His first wife, Jane Wilde, however refused to give permission. His life was saved after a tracheotomy, but, at the cost of his voice, which was replaced by the now almost iconic speech synthesiser.
And yet, in spite of his severe disabilities, it seemed natural that he automatically inspired awe, rather than pity. His mind soared beyond his incapacitated body, to advance humanity’s understanding of the mysteries of the Universe.
"I am not afraid of death”, he said, "but, I am in no hurry to die, I have so much I want to do first.” And how true he was to his word. Without any movement, without even the power of speech except with the aid of a computer, his achievements, in a relatively short period of time, remain astonishing by any standards.
But as much as his achievements in cosmology, his strength of spirit must surely be one of the most outstanding legacies not only to the scientists who follow in his footsteps, but, to all of us. Here was a man without the power of speech who spoke loudest and to greater effect than almost everyone else with the gift of speech.

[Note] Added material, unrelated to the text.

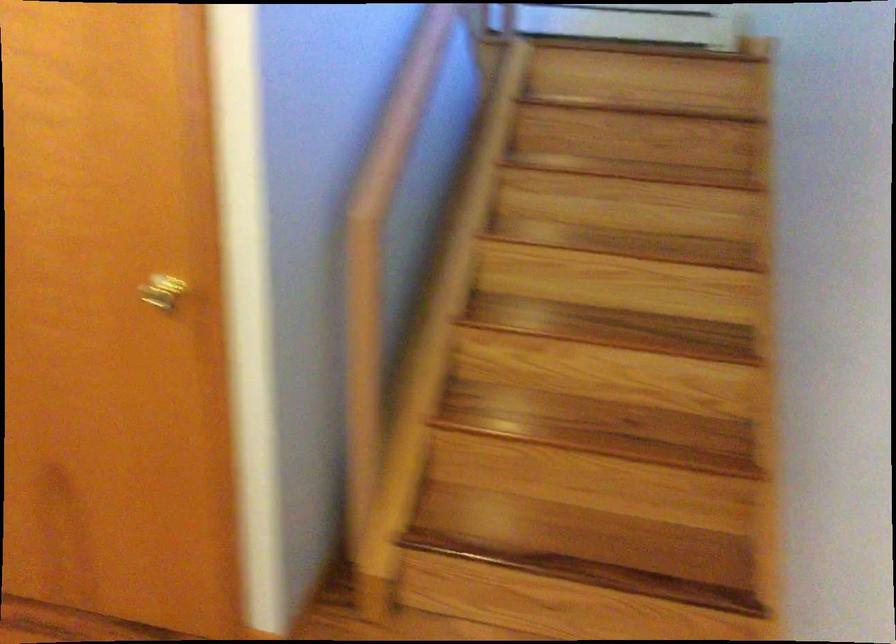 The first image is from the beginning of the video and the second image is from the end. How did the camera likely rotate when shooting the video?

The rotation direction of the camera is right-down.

A man without any movement in his body, who for more than fifty years since he was first diagnosed with the disease, lived each day as though it might be his last, managed such great activity and prodigious body of work, the mere thought of which would exhaust the able bodied.
It would have been natural for anyone with normal human empathy to look at Hawking’s broken body, and feel pity and sympathy. Such feelings however were drowned out not only by his the brilliance of his mind, but, by his zest for life, humour, his appreciation of each moment lived.
In his popular poem IF, Rudyard Kipling, promises us the world, if we can "fill the unforgiving minute with sixty second’s worth of distance run”. Anyone wishing to live by such advice can surely have no better exemplar than Stephen Hawking.
Professor Sir Roger Penrose, who worked closely with Hawking said of him, "he thought he didn’t have long to live, and he really wanted to get as much as he could done...”
Fittingly, Professor Hawking’s ashes was interred in Westminster Abbey, next to those of Sir Isaac Newton, and other great British scientists, whose work irrevocably changed our understanding of the natural world.
Predictably for a great scientist, Hawking could not conceive anything that could be explained only through faith, defying human reason. He had much to say about the existence of God, "I regard the brain as a computer which will stop working when its components fail. There is no heaven or after life for broken down computers; that is a fairytale for people afraid of the dark.”
Perhaps not for broken down computers, but, there may be a heaven for great a soul as his, and our prayers should be with him and his family. He would love the irony. Hawking leaves three children, and three grandchildren.